Please repeat the whole listing exactly, but leave the pictures out.

╔══

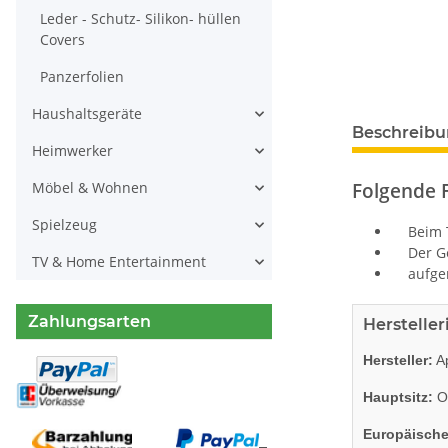
Leder - Schutz- Silikon- hüllen
Covers
Panzerfolien
Haushaltsgeräte
Beschreib
Heimwerker
Folgende F
Möbel & Wohnen
Spielzeug
Beim Te
Der Ges
TV & Home Entertainment
aufgeno
Zahlungsarten
Herstelle
Hersteller:
Ap
Hauptsitz:
On
Europäische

╚══

__EXERCISE RESPONSE__.
Leder - Schutz- Silikon- hüllen
Covers
Panzerfolien
Haushaltsgeräte
Beschreib
Heimwerker
Folgende F
Möbel & Wohnen
Spielzeug
Beim Te
Der Ges
TV & Home Entertainment
aufgeno
Zahlungsarten
Herstelle
Hersteller:
Ap
Hauptsitz:
On
Europäische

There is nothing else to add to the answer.